Trading Places is Stockhead’s semi-regular, pretty damn fascinating recap of the latest red flag buying and selling of ASX small cap shares.  It is here that the rubber really hits the road for fund managers, stakeholders, distant (and not-so-distant) relatives and other famous or infamous investors.

Specifically, Trading Places tracks substantial shareholder movements – namely when an individual’s trade in a company’s stock crosses the 5% threshold. These are usually directors, individual investors, institutional investors… or their distant (and not-so-distant) relatives.

Shareholders are required by basic human decency (and the law) to publicly declare via the exchange when their personal stake goes below or above 5%, and from there, every movement in their holdings while owning above 5%.

Here’s the form to get you started, if reading this makes you twitchy.

Sellers – Perennial cuts LayBuy losses

Standing out as a zealous seller of late is fund manager Perennial Value Management which has ceased to be a substantial shareholder of New Zealand fintech LayBuy Holdings (ASX:LBY).

Dominated by Afterpay, the once mighty BNPL sector has been caught naked and without a toothbrush in the recent tech and payments sell-off.

And LayBuy has been one of the mightiest losers in the BNPL sector – and there’s been a lot of compelling competition for that title in a sector that looks like Jack Dorsey’s play thing, where Square is now Block and where the blog guy at Zip Co is voluntarily explaining how similar BNPL is to Laybuy.

Shares in LayBuy are now trading at record lows and have plunged to ~10 cents. It’s a steep decent from its listing close of $2.30 back in September 2020 from an IPO of $1.41 per share. 

When the market opened on February 9 Perennial had a 10% stake in Laybuy, but the call had come through to cut losses fast.

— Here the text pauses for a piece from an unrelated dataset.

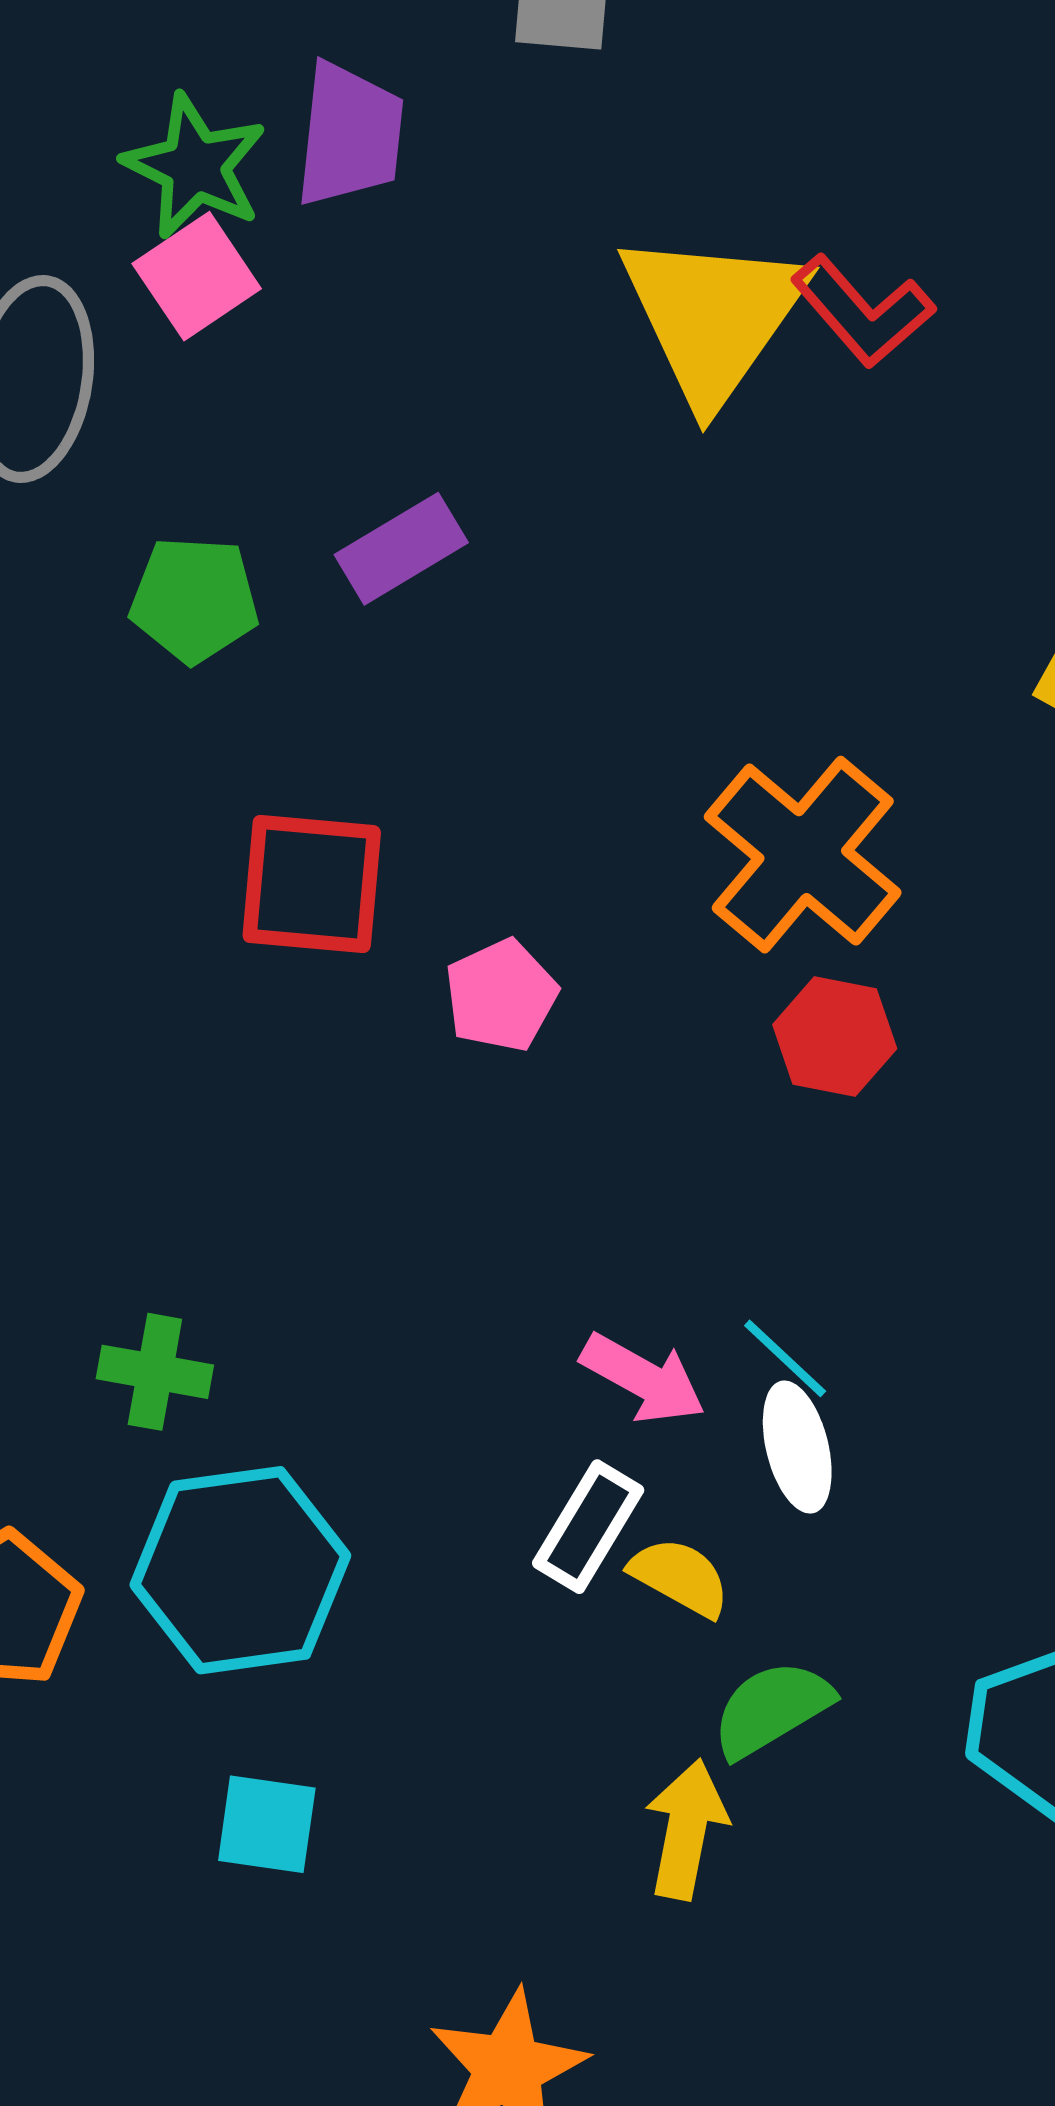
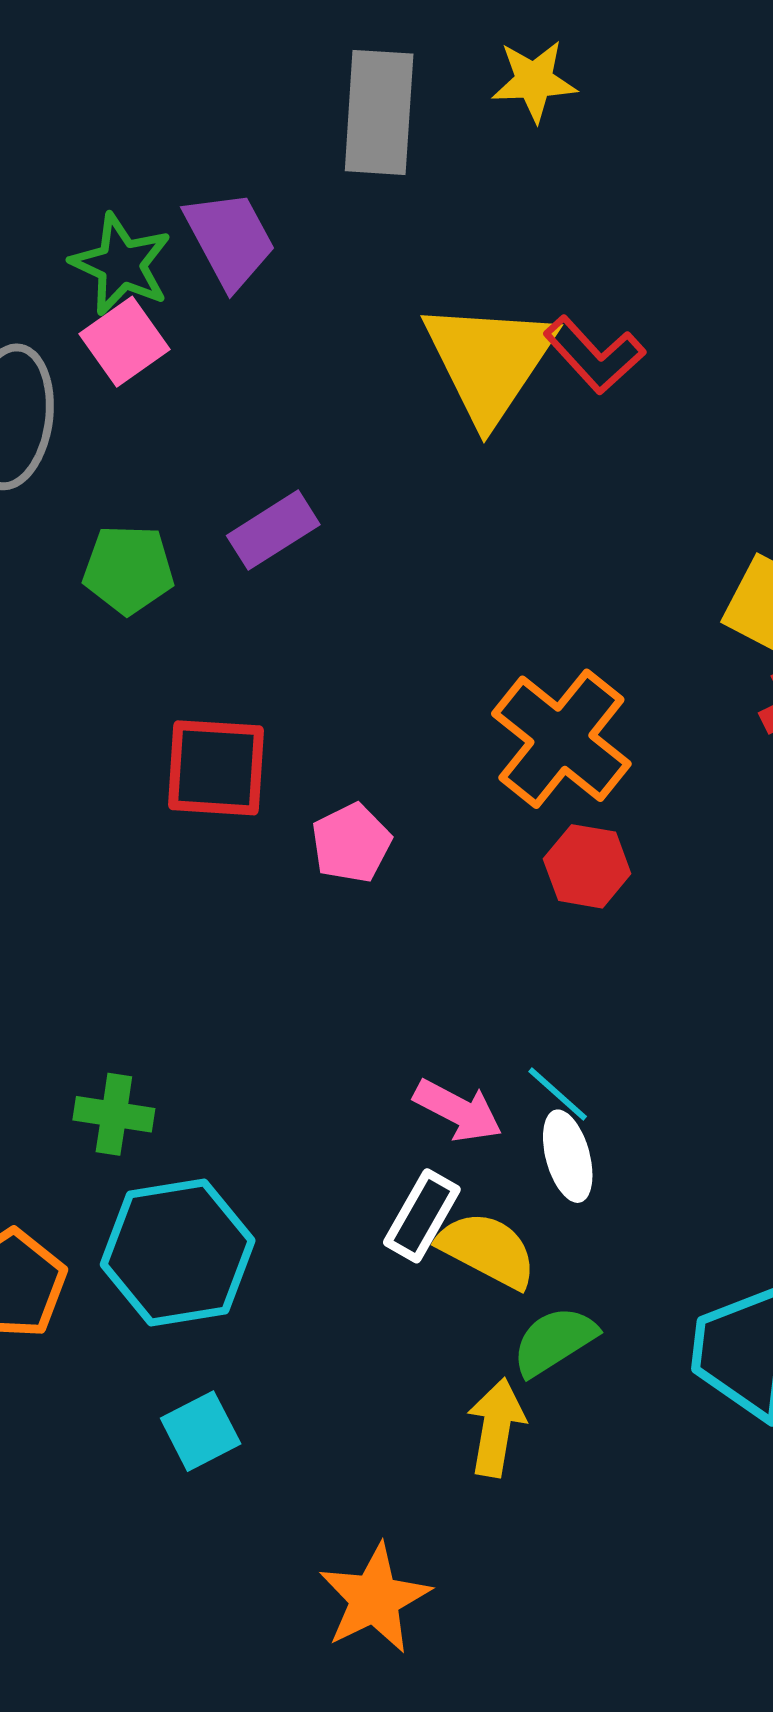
purple trapezoid: (350, 135) -> (230, 239), turned -33
yellow semicircle: (680, 1577) -> (487, 1250), size x1.4
cyan square: (267, 1824) -> (201, 1431), turned -34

That day, perennial began a consistent sell down of its holdings ~5 million shares – and by February 17 ceased to be a substantial shareholder of LBY.

Sellout of RBR Group

Kyle Haynes ceased to be a substantial holder in oil and gas services stock RBR Group (ASX:RBR) after his GH super fund sold 25 million shares for $125,000.

On February 10, the RBA announced it had reached a full and final settlement regarding a dispute over unpaid accounts in Mozambique, with more thanUS$4 million now paid to RBR subsidiary Projectos Dinamicos Lda.

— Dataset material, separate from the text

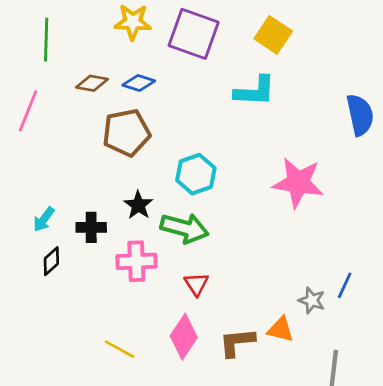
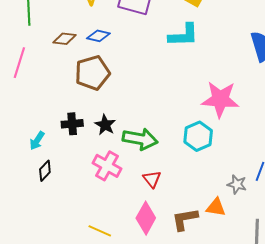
cyan hexagon: (196, 174) -> (198, 136), moved
black cross: (91, 227) -> (72, 124), moved
pink cross: (136, 261) -> (107, 166), turned 36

Newbury reduces East Energy Resources holding

Coal explorer East Energy Resources Limited (ASX: EER) has seen its Managing Director and Executive Chairman James Newbury and his associated companies Maylion Pty Ltd and Axis Minerals Pty Ltd reduce their holdings.

Newbury et al have disposed of a massive 900 million shares, which interestingly enough only reduced his voting power from 78.45% to 69.08%. We could do the math, but we’re not going to. Bottom line: it looks like he’s still got a fair hand in things.

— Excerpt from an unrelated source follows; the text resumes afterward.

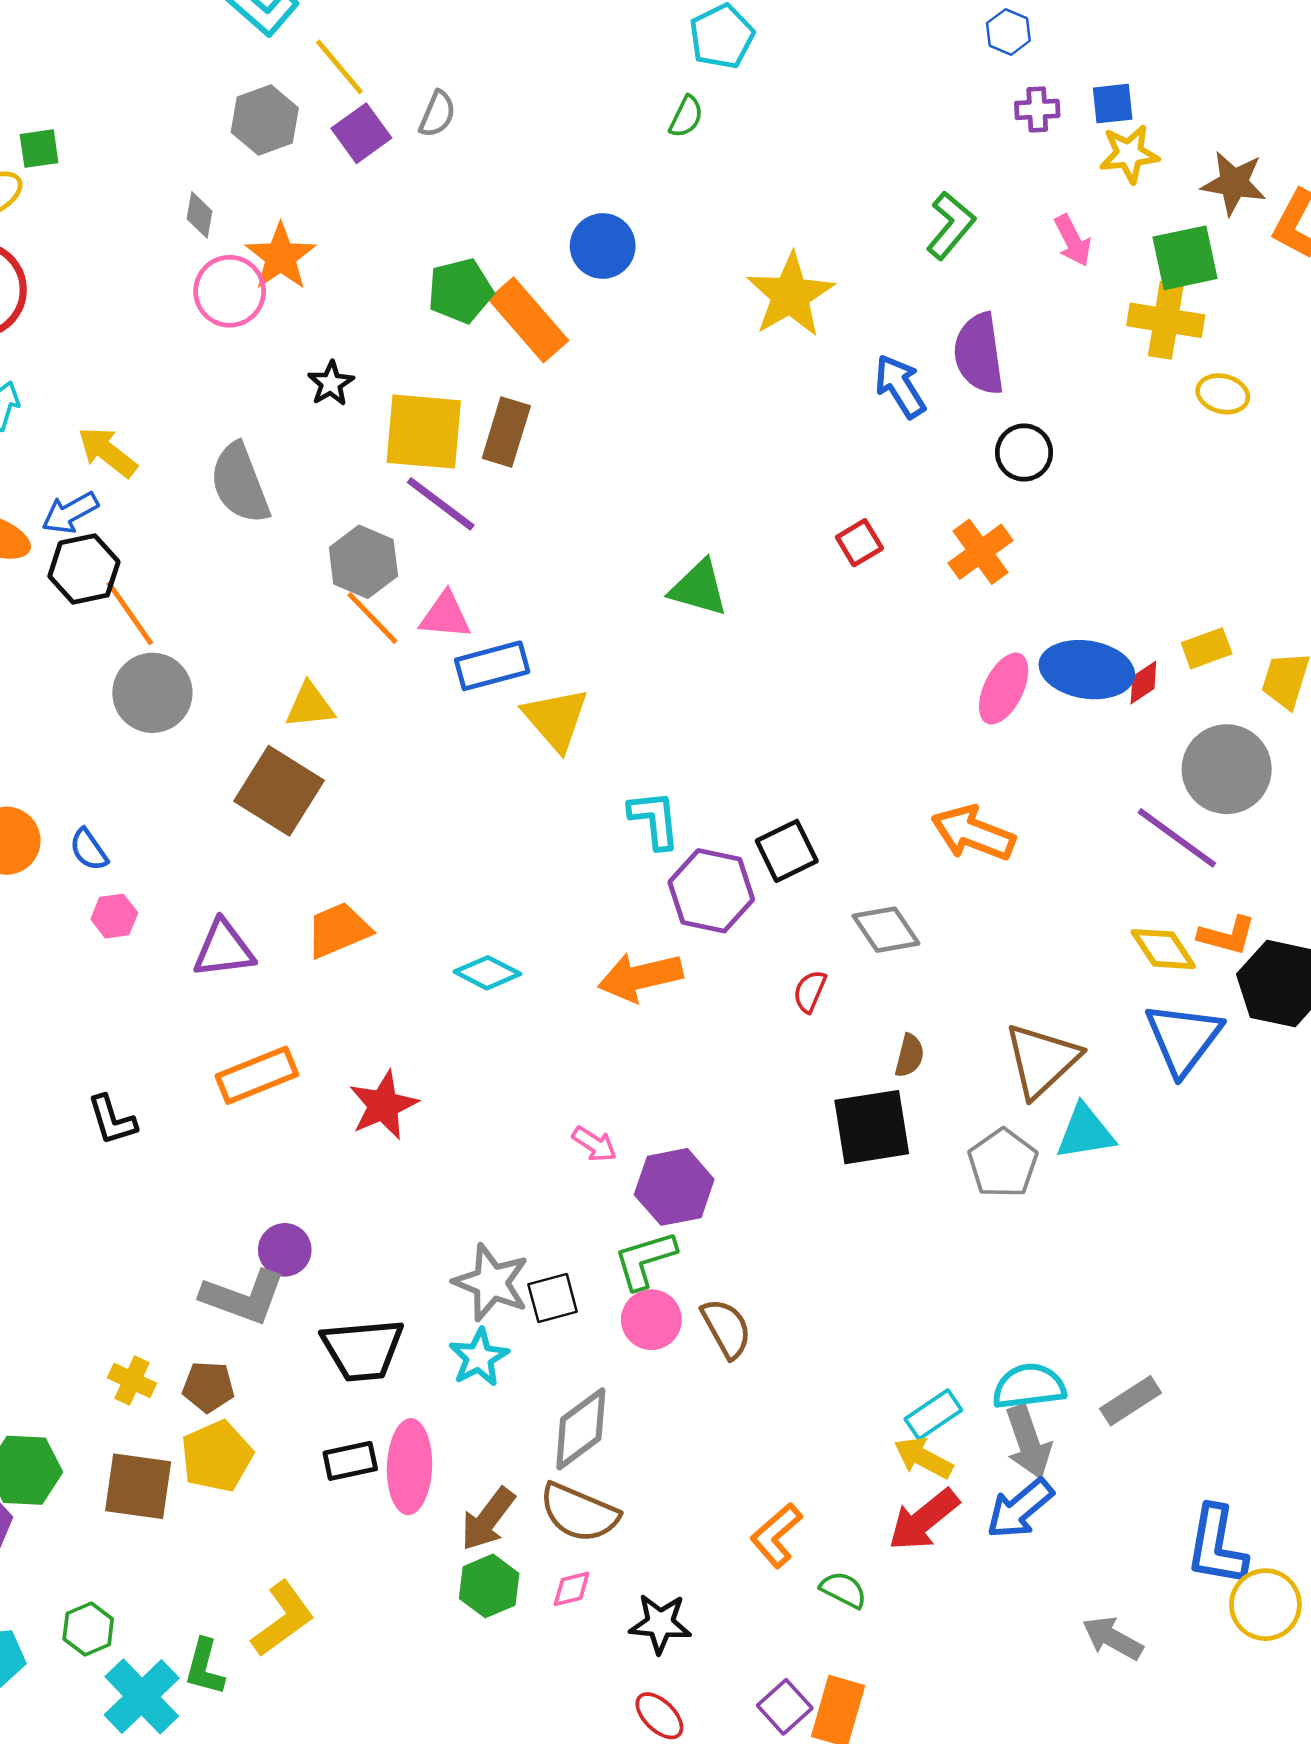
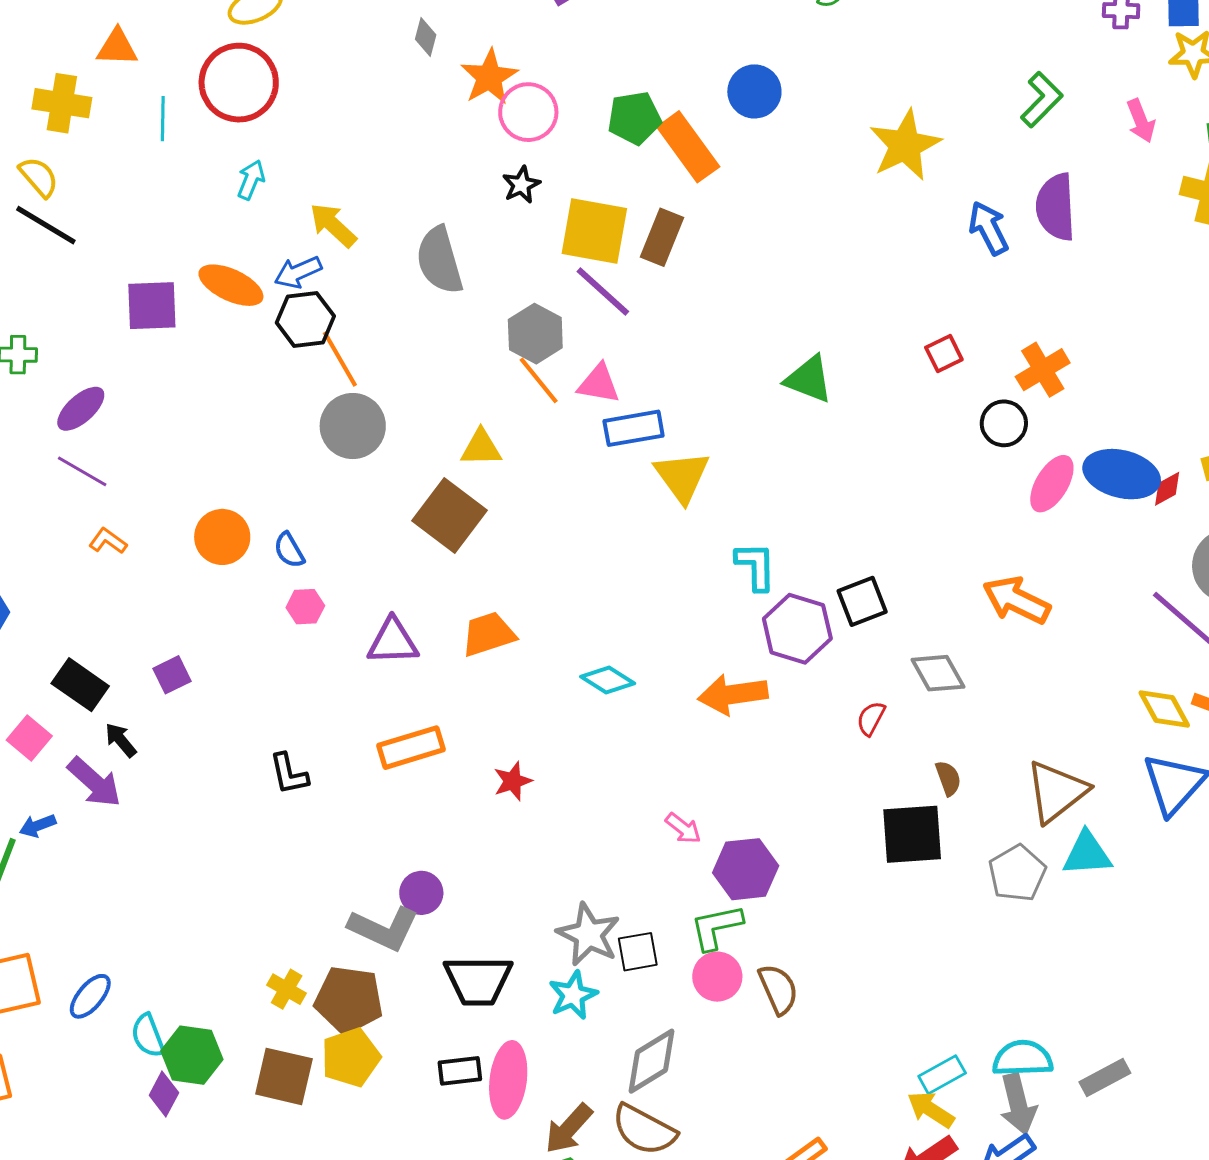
pink circle: (230, 291) -> (528, 112), moved
black circle: (1024, 453) -> (1004, 423), moved
brown semicircle: (909, 1056) -> (948, 778), turned -39
red star: (383, 1105) -> (513, 781), size x0.7
brown pentagon: (208, 1387) -> (349, 1000), size x1.6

Vectus has a new substantial shareholder

Kefford Holdings Pty Ltd ATF The Kefford Family Trust paid around $1.15 million to become a substantial shareholder in Vectus Biosystems (ASX:VBS) on none other than Valentine’s Day.

The Vectus share price rallied 6.87% to $1.40 on Monday after it announced dosing for its Phase 1/1b trial of VB0004 to treat fibrotic liver diseases has been reviewed by the Safety Review Committee. No adverse events have been observed and the latest doses, ‘added materially to the therapeutic safety margin’ for VB0004.

And finally, GB Energy founder and Perth Stockbroker Graeme Kirk has increased his stake in Strategic Energy Resources (ASX:SER) to 10.3%.  Kirk has been a buyer and seller of the stock in the past and made an on market purchase of ~$87k of SER stock between February 4 and 7.